EPISODE in 1313 #A13"God Save the Princess!"/The Sword of Wish


 今は昔、北の小邦に一対の仮面が伝わっていた。
 いずれも額から目までを覆う半面で、ひとつは雪の純白、いまひとつは新月の黒。金属とも石ともつかぬ未知の素材で造られており、触れれば指が凍り付くほどに冷たい。表面に施された細工は精緻を極め、光の当て方次第では氷塊さながらの澄んだ煌めきを見せたという。
 旧き戦乱の時代に何処かより略奪されたと思しきその宝物は、それぞれ“白痴”“賢者”なる故知らぬ名を与えられ、長らく宝物庫の奥に眠り続けていた。他の宝物が交渉材料に、贈り物に、あるいは王の物持ち自慢にと駆り出される中、ふたつの仮面だけがいつも手付かずのまま取り残された。
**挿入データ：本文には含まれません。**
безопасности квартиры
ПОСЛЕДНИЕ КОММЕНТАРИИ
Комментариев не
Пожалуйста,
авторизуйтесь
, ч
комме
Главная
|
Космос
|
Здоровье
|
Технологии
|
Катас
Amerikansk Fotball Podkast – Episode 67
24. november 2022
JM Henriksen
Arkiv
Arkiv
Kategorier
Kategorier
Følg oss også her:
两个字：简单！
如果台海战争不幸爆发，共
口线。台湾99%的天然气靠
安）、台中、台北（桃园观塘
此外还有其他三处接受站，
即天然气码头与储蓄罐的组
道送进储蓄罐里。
 というのも、いつの頃からか仮面にまつわる怪しげな噂話が囁かれるようになったからである。
「あれは尋常のものではない。神か魔の手になる呪物だ。そうとしか思われぬ」
 仮面を見る機会を得た幾たりかの幸運な(あるいは不運な)者達は、口を揃えてこう評した。笑みでも憂いでもない、およそ人間味を感じさせぬ曖昧な表情が、向かい合う者に得体の知れない不安を懐かせるらしかった。にも関わらず、何故か何度も目を向けてしまう。惹きつけられずにはいられないのだ。
 それは単に、意匠の妙が生み出した魔力であったやもしれぬ。だが細工師でも魔法使いでもない王宮の住人たちにとって、それは紛れもなく魔法の仮面なのであった。
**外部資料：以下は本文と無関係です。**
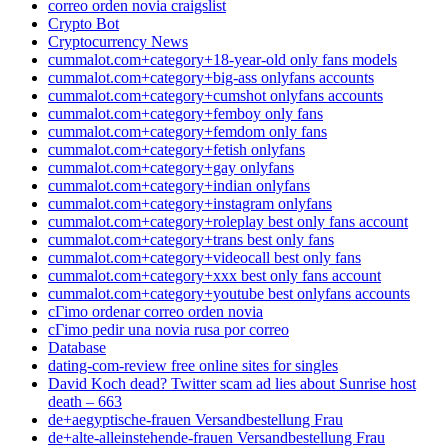
correo orden novia craigslist
Crypto Bot
Cryptocurrency News
cummalot.com+category+18-year-old only fans models
cummalot.com+category+big-ass onlyfans accounts
cummalot.com+category+cumshot onlyfans accounts
cummalot.com+category+femboy only fans
cummalot.com+category+femdom only fans
cummalot.com+category+fetish onlyfans
cummalot.com+category+gay onlyfans
cummalot.com+category+indian onlyfans
cummalot.com+category+instagram onlyfans
cummalot.com+category+roleplay best only fans account
cummalot.com+category+trans best only fans
cummalot.com+category+videocall best only fans
cummalot.com+category+xxx best only fans account
cummalot.com+category+youtube best onlyfans accounts
cГіmo ordenar correo orden novia
cГіmo pedir una novia rusa por correo
Database
dating-com-review free online sites for singles
David Koch dead? Twitter scam ad lies about Sunrise host
death – 663
de+aegyptische-frauen Versandbestellung Frau
de+alte-alleinstehende-frauen Versandbestellung Frau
 しかし、プリンセス・ユーナリアはこの面が気に入っていた。気になっていた、という方が正しいやもしれぬ。何かの折に宝物殿で一目見て、すっかり仮面に魅入られた。以来、正体不明の居心地の悪さに悩まされぬ日はなくなり、熱烈な情愛さながらに恋い焦がれ、とうとう父王に我儘を言って、半ば強奪気味に仮面を譲り受けたのであった。
「流行りのドレスよりあんなものが良いとはな。年頃の娘は度し難い」
 父王は苦笑しながら左右に零したものだ。
「この余から宝物を奪おうとは。この豪胆さはまさに王者の気質よ。いずれ迎えるべき婿殿はさだめし苦労するであろう」
 己の行為が王宮の心温まる笑い話にされていることは知っていた。しかし姫は一顧だにしなかった。略奪した宝に夢中であった。後宮の寝間に小さな壁掛け金具を取り付けさせ、そこに白黒一対の面を並べた。朝(あした)に声掛け、夕(ゆうべ)に微笑み掛けた。優雅なれど無機質で不気味な仮面は、いかにも乙女じみた寝間の調度には到底溶け込まず、侍女や乳母たちをたいそう怯えさせた。しかしユーナリアはそれすら気にも留めなかった。
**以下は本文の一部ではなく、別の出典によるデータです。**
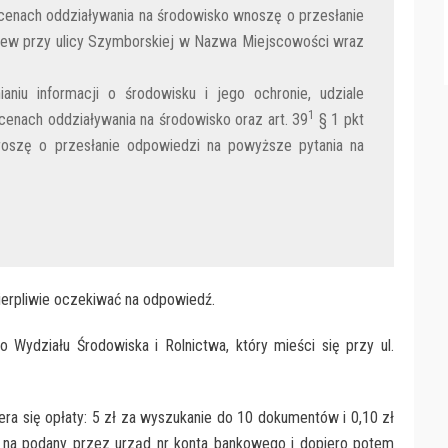
cenach oddziaływania na środowisko wnoszę o przesłanie
drzew przy ulicy Szymborskiej w Nazwa Miejscowości wraz
aniu informacji o środowisku i jego ochronie, udziale
1
enach oddziaływania na środowisko oraz art. 39
§ 1 pkt
roszę o przesłanie odpowiedzi na powyższe pytania na
ierpliwie oczekiwać na odpowiedź.
do Wydziału Środowiska i Rolnictwa, który mieści się przy ul.
era się opłaty: 5 zł za wyszukanie do 10 dokumentów i 0,10 zł
ić na podany przez urząd nr konta bankowego i dopiero potem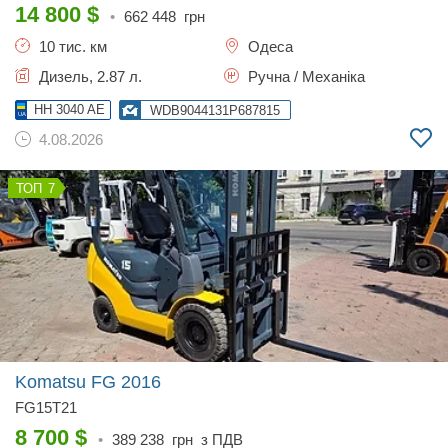
14 800
$
•
662 448
грн
10 тис. км
Одеса
Дизель, 2.87 л.
Ручна / Механіка
HH 3040 AE
WDB9044131P687815
4.08.2026
7
Komatsu FG
2016
FG15T21
8 700
$
•
389 238
грн з ПДВ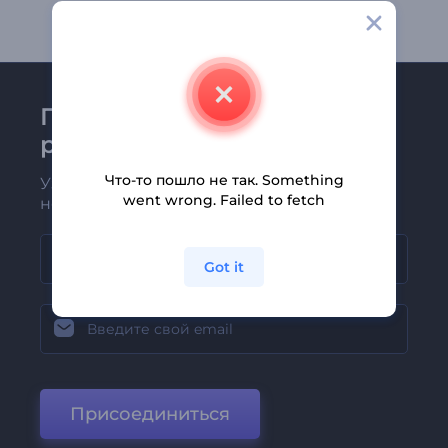
Присоединяйтесь к
рассылке Renderforest
Что-то пошло не так. Something
Узнавайте о последних новостях и
went wrong. Failed to fetch
новых предложениях первыми
Got it
Присоединиться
 まるでこの仮面に向き合うことが、己の責務であるとでもいうかのように。
「きれい」
 あるとき、ユーナリアはふたつの仮面と見詰め合いながら囁いた。恋人に向けるかの如く、甘く、密やかに。己の発した声であるにも関わらず、ユーナリアはそれを耳にして得も言われぬ陶酔に導かれ、小さく身震いをした。下腹部に何かしっとりと潤むような疼きをも覚えたが、いまだ無知の美しさを保つ乙女のこと、それが如何なる感情であるかは自覚できずにいた。
「あなた、きれいね」
 仮面たちが揃って目元を緩め、微笑むかに思われた。
 ユーナリアは白痴の仮面を手に取り、戯れに己の顔へ着けてみた。覗き穴は糸のように細く、表面に刻まれた複雑な紋様の筋に偽装されている。ゆえに仮面越しに見える世界は極めて狭く、暗く、そのうえおぼろげであった。にも関わらずユーナリアは妙な――この心持ちをなんと呼ぶべきであろう?――知的興奮を味わっていた。
 ――私は世界の全てを見た。
 そう錯覚させるほどの何かが、このぼやけた視界の中に感ぜられたのである。
 ユーナリアは窓を押し開けた。厳寒の冬のことなれば、外は一面の雪景色。遥か彼方の稜線からすぐ眼下の庭園に至るまで白に覆われざるものはなく、その間に横たわる針葉樹林は死を思わせる静寂に包まれている。
 吹き込んでくる冷気さえ心地よい。ユーナリアは寝巻き一枚の身体を風に晒して、擽られるままに任せた。
 そうしているうちに姫は森の中にひとつ、何か動くものを見て取った。遥か遠くの、それも素早い動きであったので、彼女には黒い影のようにしか見えなかったが。
 ――何かしら?
 考えとも呼べぬ考えが閃き、思わずくすりと笑みを零す。
 ――うさぎ。うさぎさんが雪に戯れているのね。それとも、お友だちのパーティに遅れそうで慌てているのかしら。
 実に見事な推察と思われた。己の洞察力に気を良くしたユーナリアは、もっとよく確かめてみようと、仮面を付け替えた。白痴の仮面から賢者の仮面へ。何故、とは問うなかれ。“賢者”ならば、より素晴らしい思索をもたらしてくれると思ったのだ。
 賢者の目も白痴同様、細く不確かなものに過ぎなかった。が、確かにそれは、ユーナリアに先ほどとは全く異なる、より正確で、より恐ろしい結論を導いたのである。
 森の中に再び見えた影は、うさぎなどではなかった。他のどのような獣でも。しかし、何より最も獣らしいものではあっただろう。
 ――兵士。
 無知なる姫は、何故かこの時、遠い昔にひと目だけ見た忌まわしい紋章を思い起こすことができた。恐怖に震え上がるより一瞬だけ早く。